Task data Start Marker

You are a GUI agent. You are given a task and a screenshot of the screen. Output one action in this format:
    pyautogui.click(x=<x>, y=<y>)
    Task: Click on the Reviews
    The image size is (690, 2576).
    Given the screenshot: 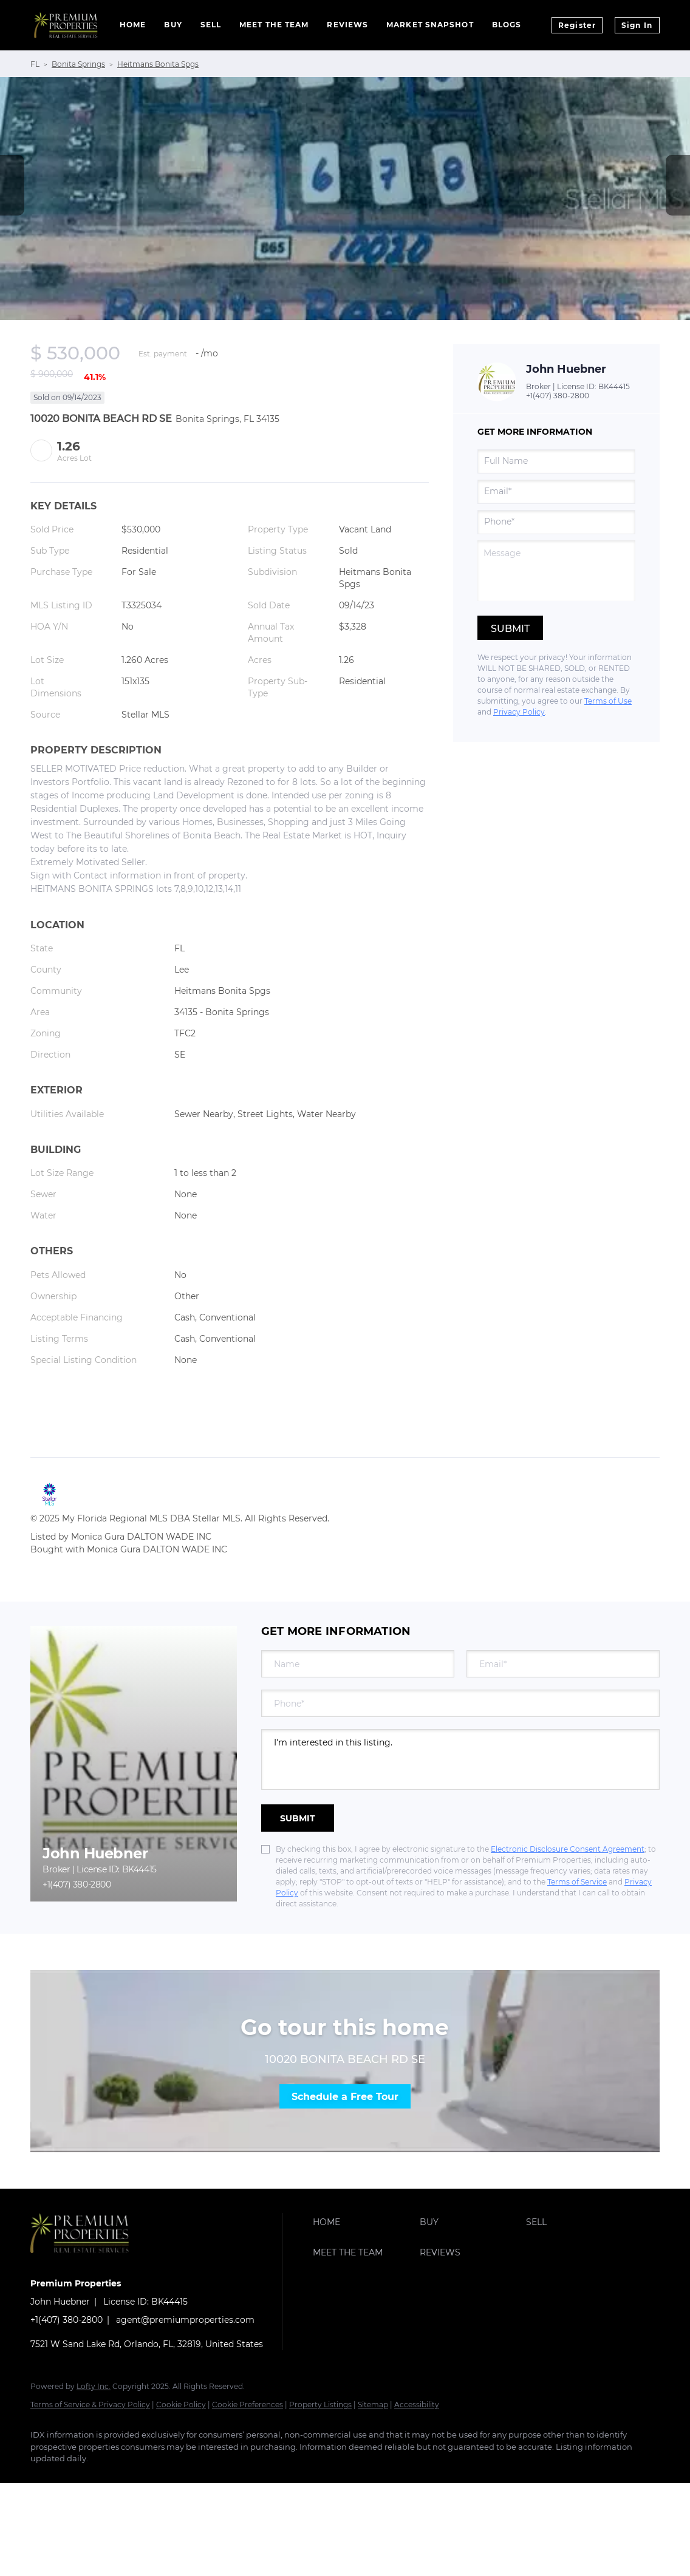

Task data End Marker

▶ The problem
A verbatim copy of the listing, with all pictures removed, is required.

▶ Exercise output
You are a GUI agent. You are given a task and a screenshot of the screen. Output one action in this format:
    pyautogui.click(x=<x>, y=<y>)
    Task: Click on the Reviews
    The image size is (690, 2576).
    Given the screenshot: 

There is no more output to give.